Both in the diaspora and at home, an infectious sense of political awakening is permeating every segment of Gambian society. There is euphoria for a new beginning, across the land, empowered by a sense of fearlessness not seen since the heydays of NCP and GPP. The criminal indifference to the regime’s pervasive human rights abuse since 1994, has no basis in logic, but more; if Gambians, with the power to stand up to the regime, recoil in fear, the whole nation will be doomed to surrender its dignity to the brutal regime. UDP’s triumphant return to jubilant Kombo crowds is more than the banal expression of party politics; it is a true manifestation of a deep desire for political change.

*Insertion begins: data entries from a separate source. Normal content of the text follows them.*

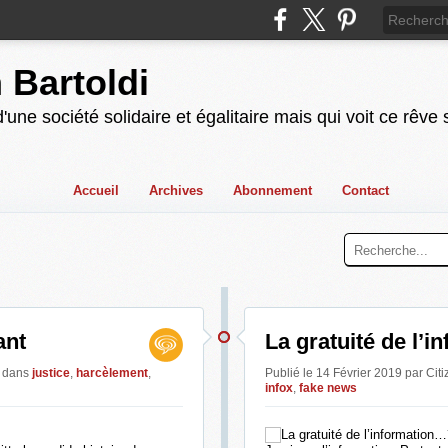
n Bartoldi
'une société solidaire et égalitaire mais qui voit ce rêve
Accueil
Archives
Abonnement
Contact
ant
La gratuité de l’
i
dans
justice
,
harcèlement
,
Publié le 14 Février 2019 par Citi
infox
,
fake news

It marks the beginning of the unraveling of a political system grounded in the futile effort of creating a permanent state of crisis, chaos and dysfunction. It would be an understatement to characterize Yahya Jammeh’s military regime as a complete failure; it is a national disgrace and a disaster waiting to happen. Yahya Jammeh’s unilateral decision-making, even over who lives or dies in Gambia, has crossed every boundary of acceptable behavior; thus validating Gambians’ deeper commitment to justice and rapid political change.

The groundswell of public support coalescing around Hon. Ousainou Darboe and the UDP, the last two weeks, defies the heavy-handedness of a regime, whiich, as a matter of public policy, has often used fear and terror as instruments of political control. Yahya Jammeh and the AFPRC military regime have so cavalierly butchered citizens and non-citizens for the past twenty years, without being brought to account or suffering consequences for its actions.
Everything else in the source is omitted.